TASK DESCRIPTION —
Please repeat each line below exactly, with no images in the copy.

PROVIDED INFORMATION —

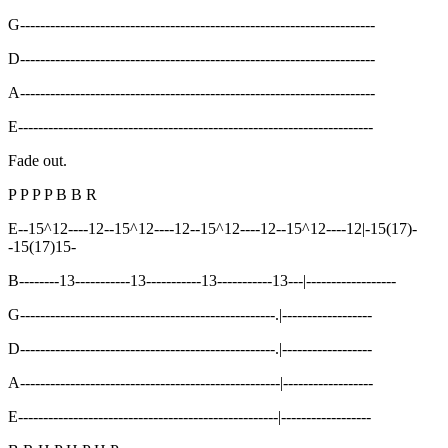
G-----------------------------------------------------------------------
D-----------------------------------------------------------------------
A-----------------------------------------------------------------------
E-----------------------------------------------------------------------
Fade out.
P P P P B B R
E--15^12----12--15^12----12--15^12----12--15^12----12|-15(17)-
-15(17)15-
B--------13-----------13-----------13-----------13---|------------------
G---------------------------------------------------.|------------------
D---------------------------------------------------.|------------------
A----------------------------------------------------|------------------
E----------------------------------------------------|------------------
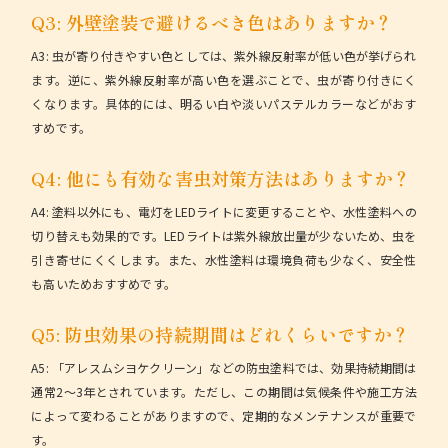
Q3: 外壁塗装で避けるべき色はありますか？
A3:
虫が寄り付きやすい色としては、紫外線反射率が低い色が挙げられ
ます。逆に、紫外線反射率が高い色を選ぶことで、虫が寄り付きにく
くなります。具体的には、明るい白や淡いパステルカラーなどがおす
すめです。
Q4: 他にも有効な害虫対策方法はありますか？
A4:
塗料以外にも、電灯をLEDライトに変更することや、水性塗料への
切り替えも効果的です。LEDライトは紫外線放出量が少ないため、虫を
引き寄せにくくします。また、水性塗料は環境負荷も少なく、安全性
も高いためおすすめです。
Q5: 防虫効果の持続期間はどれくらいですか？
A5:
「アレスムシヨケクリーン」などの防虫塗料では、効果持続期間は
通常2〜3年とされています。ただし、この期間は気候条件や施工方法
によって変わることがありますので、定期的なメンテナンスが重要で
す。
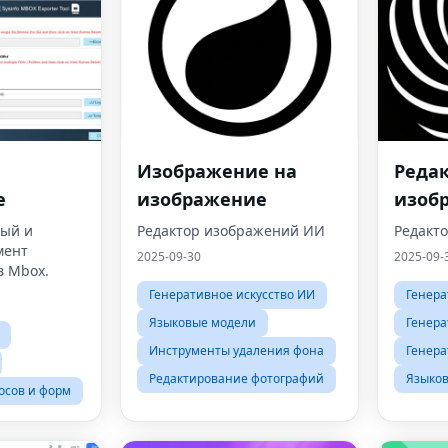
Изображение на
Реда
e
изображение
изоб
онла
ный и
Редактор изображений ИИ
Редакт
мент
2025-09-30
2025-09-
в Mbox.
Генеративное искусство ИИ
Генера
Языковые модели
Генера
Инструменты удаления фона
Генера
Редактирование фотографий
Языко
осов и форм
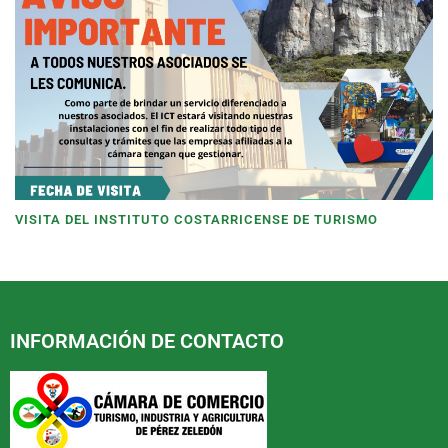
VISITA DEL INSTITUTO COSTARRICENSE DE TURISMO
INFORMACIÓN DE CONTACTO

EXERCISE SOLUTION —
G-----------------------------------------------------------------------
D-----------------------------------------------------------------------
A-----------------------------------------------------------------------
E-----------------------------------------------------------------------
Fade out.
P P P P B B R
E--15^12----12--15^12----12--15^12----12--15^12----12|-15(17)-
-15(17)15-
B--------13-----------13-----------13-----------13---|------------------
G---------------------------------------------------.|------------------
D---------------------------------------------------.|------------------
A----------------------------------------------------|------------------
E----------------------------------------------------|------------------
Q3: 外壁塗装で避けるべき色はありますか？
A3:
虫が寄り付きやすい色としては、紫外線反射率が低い色が挙げられ
ます。逆に、紫外線反射率が高い色を選ぶことで、虫が寄り付きにく
くなります。具体的には、明るい白や淡いパステルカラーなどがおす
すめです。
Q4: 他にも有効な害虫対策方法はありますか？
A4:
塗料以外にも、電灯をLEDライトに変更することや、水性塗料への
切り替えも効果的です。LEDライトは紫外線放出量が少ないため、虫を
引き寄せにくくします。また、水性塗料は環境負荷も少なく、安全性
も高いためおすすめです。
Q5: 防虫効果の持続期間はどれくらいですか？
A5:
「アレスムシヨケクリーン」などの防虫塗料では、効果持続期間は
通常2〜3年とされています。ただし、この期間は気候条件や施工方法
によって変わることがありますので、定期的なメンテナンスが重要で
す。
Изображение на
Реда
e
изображение
изоб
онла
ный и
Редактор изображений ИИ
Редакт
мент
2025-09-30
2025-09-
в Mbox.
Генеративное искусство ИИ
Генера
Языковые модели
Генера
Инструменты удаления фона
Генера
Редактирование фотографий
Языко
осов и форм
VISITA DEL INSTITUTO COSTARRICENSE DE TURISMO
INFORMACIÓN DE CONTACTO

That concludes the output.